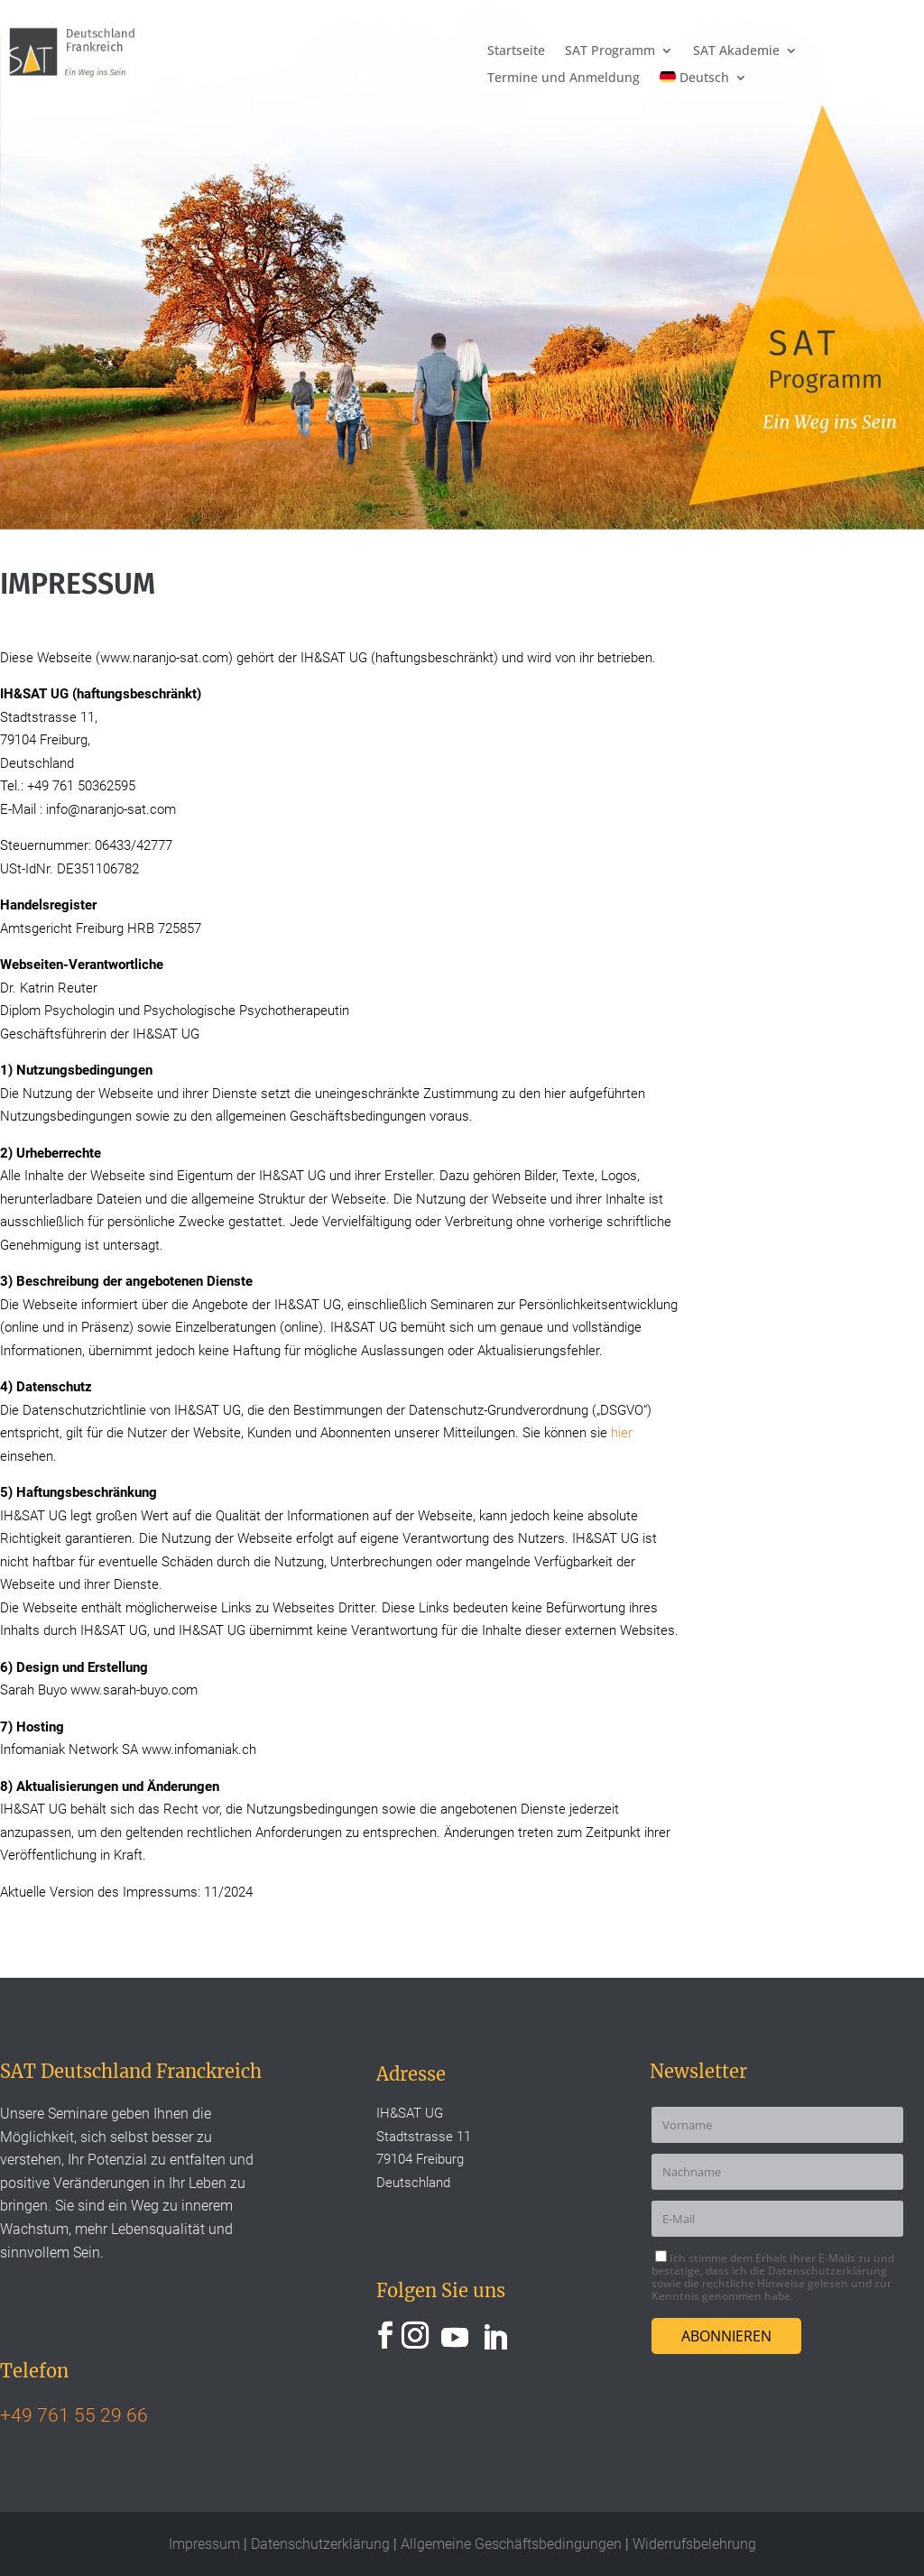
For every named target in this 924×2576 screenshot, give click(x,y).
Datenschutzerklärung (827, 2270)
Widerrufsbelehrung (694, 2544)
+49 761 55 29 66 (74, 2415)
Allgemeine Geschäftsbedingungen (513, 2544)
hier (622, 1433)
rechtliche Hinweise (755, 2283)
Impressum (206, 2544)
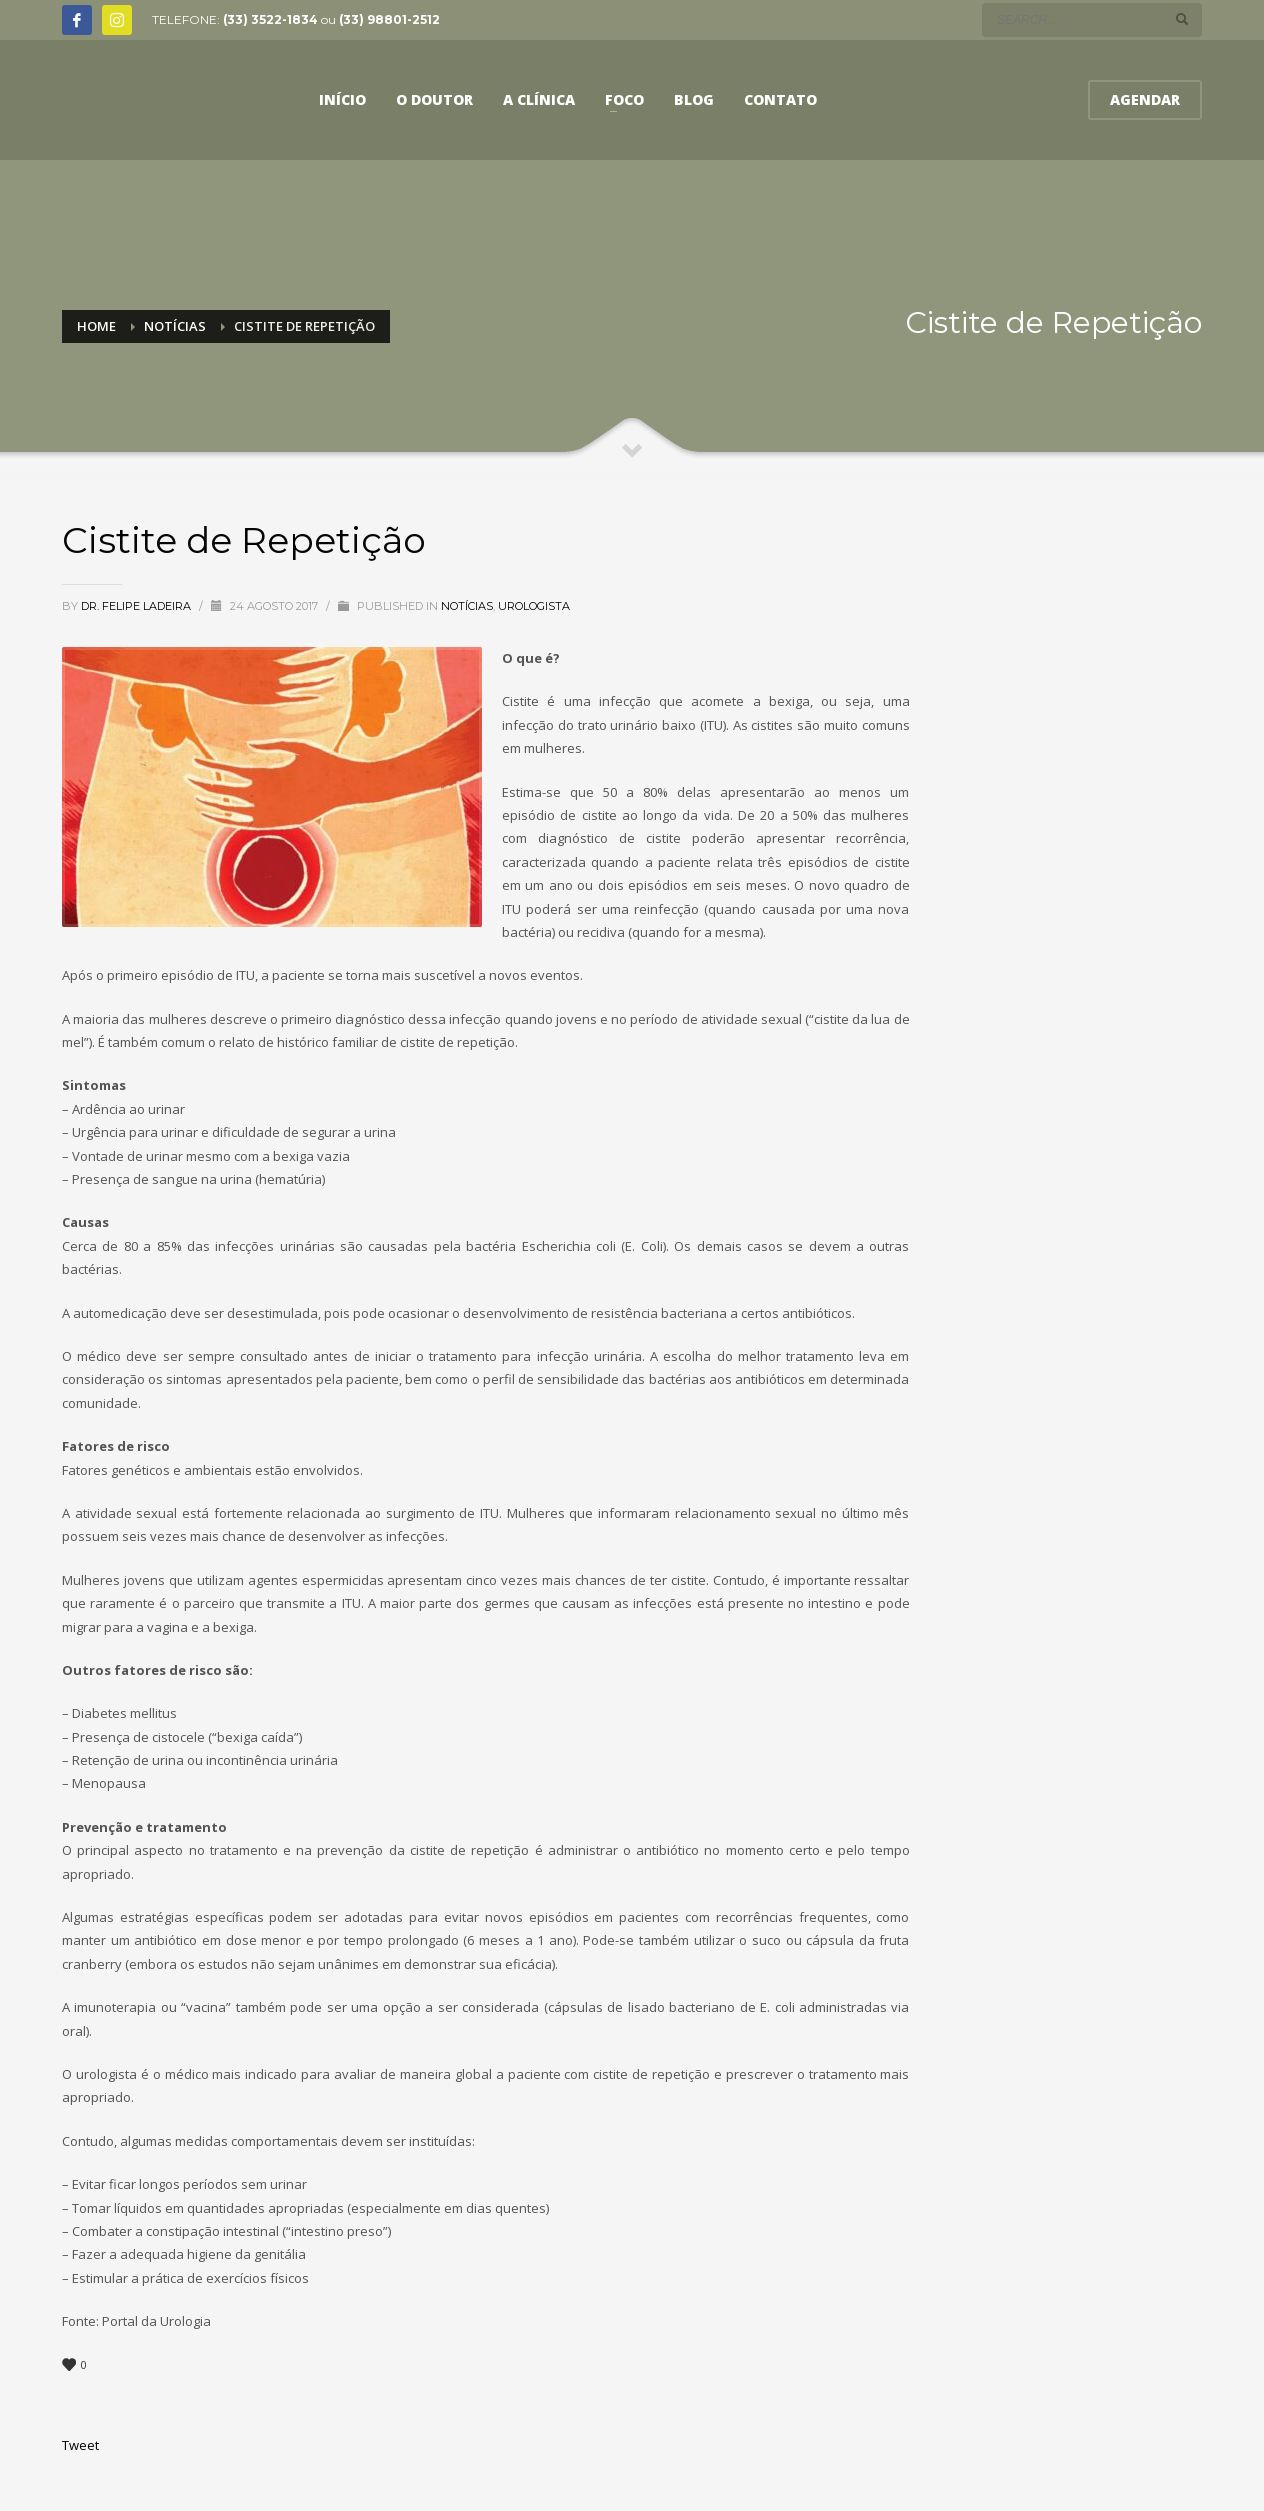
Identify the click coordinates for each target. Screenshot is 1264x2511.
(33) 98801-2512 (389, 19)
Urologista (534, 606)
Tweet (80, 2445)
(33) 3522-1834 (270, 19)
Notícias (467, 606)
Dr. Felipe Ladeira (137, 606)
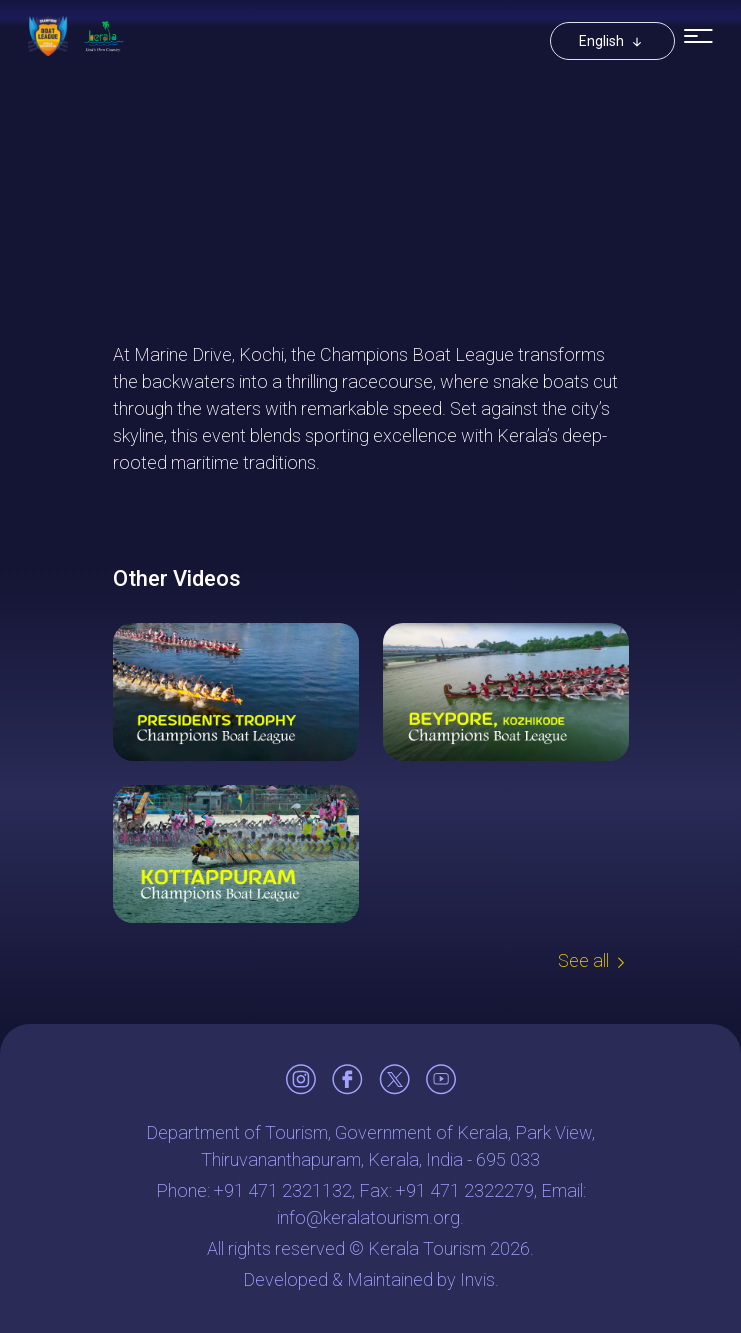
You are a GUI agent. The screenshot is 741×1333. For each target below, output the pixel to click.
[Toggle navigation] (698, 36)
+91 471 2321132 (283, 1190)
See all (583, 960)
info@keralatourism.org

──────────

Copy the lines that hold the word "click". Take them from the records above.

For every named target in this 924×2576 screenshot, give click(x,y).
Identify the click coordinates for each target. Screenshot is 1264x2511.
You are a GUI agent. The screenshot is 741×1333. For each target below, output the pixel to click.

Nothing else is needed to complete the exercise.